Jewish Americans can relate to this situation, as support for Israel and the needs of the community depend on the makeup of Congress and districts where the Jewish vote can make a difference in electing sympathetic representatives.

One precedent for counting Jews as a minority group happened in 1984, when the Department of Commerce agreed that chasidic Jews were a “disadvantaged minority group” based on their high poverty rate. The designation qualified members of chasidic Jewish communities to Section 8 assistance in housing, school meals, childcare, and low-interest loans for small businesses.

The application for that status spoke of economic evidence and a history of encountering discrimination. Unfortunately, in many conversations about DEI (diversity, equity, and inclusion), Jews are not included because they are considered White, benefiting from perceived White privilege. Recent incidents on campus have demonstrated the opposite, as Jews have become stand-ins for Israel, subjected to boycotts and exclusionary measures.

The last time that American Jews were asked who they really were was in the previous census, in which respondents had the option of elaborating. A White person could fill in a blank line underneath race to indicate an ethnic identity. This option was added to address Arab Americans, North Africans, and other people who were historically classified as White. At the time, some Jewish respondents filled in the line as Jewish or Ashkenazi, and the names of European countries where their families lived prior to immigrating.

Among Jews from the former Soviet Union, being listed as an ethnicity brings up memories of discrimination.

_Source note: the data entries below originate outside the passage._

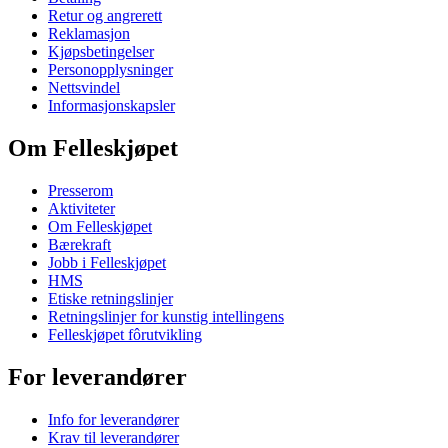
Retur og angrerett
Reklamasjon
Kjøpsbetingelser
Personopplysninger
Nettsvindel
Informasjonskapsler
Om Felleskjøpet
Presserom
Aktiviteter
Om Felleskjøpet
Bærekraft
Jobb i Felleskjøpet
HMS
Etiske retningslinjer
Retningslinjer for kunstig intellingens
Felleskjøpet fôrutvikling
For leverandører
Info for leverandører
Krav til leverandører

I remember that my mother was raised as a loyal communist, but when she sought to join the party, she was told, “We have too many Jews.” Such quotas were also used in university admissions, military rank, and employment in a society that ostensibly promoted only one identity – that of the worker – devoid of racial, ethnic, and religious distinctions.

As racial identity is concerned, the Holocaust comes to mind, when Nazi authorities branded Jews as a race for the purposes of legal discrimination that led to their internment in ghettos, concentration camps, and ultimately their deaths. Emerging from this ordeal, Jews vowed never again to be classified as a race.

“Race is less a biological fact than a social myth; and as a myth, it has in recent years taken a heavy toll on human lives and suffering,” UNESCO’s first Statement on Race noted in 1949. In the context of the Holocaust and the struggle for civil rights, it was a bold statement for its time, when eugenics was still widely practiced as a science to justify White supremacy and colonialism.

In the 75 years since that statement, race still matters in American society, even as the meaning of race has changed and expanded to cover multiple and ambiguous identities, and as other characteristics of human identity, such as gender, have become a matter of self-identification.

Rather than a melting pot, the prevailing image of the American populace is that of a “magnificent mosaic,” a term coined by former Governor Mario Cuomo in the 1970s.

“I never liked ‘melting pot,’” he said. “Our strength is not in melting together, but in keeping our cultures.”

Looking back at our long history, we can identify with the nationalities among whom our ancestors dwelled and the appearance that makes most of us White, but our story began in the Land of Israel. It is in our culture and backed up by genetics. The next census gives us the opportunity to express this truth.